Trump made a similar claim before – with a similarly tenuous connection to reality. In 2015 he claimed 93 million people were out of a job, but again, he was misleading or misunderstanding the data.
You see, those large statistics include students, retirees, disabled people, prisoners, stay-at-home parents, and independently wealthy people such as myself. Trump should know that – many of his immediate family members are in one or more of those categories.
So there are two possible problems here:
- President Trump does not understand how the unemployment rate correlates with those simply “not-in-the-workforce” as defined by the Bureau of Labor Statistics (BLS).
- President Trump learned from his 2015 mistake but prefers the much more shocking 96 million number, which is almost 30% of Americans, rather than the actual 4.9% unemployment rate.
Given that he is the President of the United States and has a team of experts aiding him, the likelihood that a mistake he made in 2015 would happen again is troubling, but less likely than the second option: that he is purposely making things sound worse than they really are. He is insistent on defending a storyline born out of his campaign slogan, an idea that everything is broken and only he can fix our problems to become “great again.”
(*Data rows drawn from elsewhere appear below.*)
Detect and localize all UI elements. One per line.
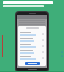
button[interactable] [20,44,44,48]
button[interactable]: Submit [25,62,40,65]
button[interactable] [20,56,44,60]
button[interactable] [3,1,61,7]
button[interactable] [20,32,44,36]
button[interactable] [20,38,44,42]
button[interactable] [20,50,44,54]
Trump’s insistence on a negative storyline is alarming by itself, but more alarming is the fact that the Bureau of Labor Statistics – the organization that has been collecting data for the unemployment rate every month since 1940 – could fall under the control of Secretary of Labor nominee Andrew Puzder. Puzder has a track record driven by self interest and a lack of worker’s rights and protection.
Combining Trump’s alternative facts with Puzder’s self-interested decision making could result in manipulated data from a proven institution that helps to inform legislation and policy around the workforce. Let’s hope that whoever the next secretary of labor is, that the BLS reports actual data, and stays away from alternative facts.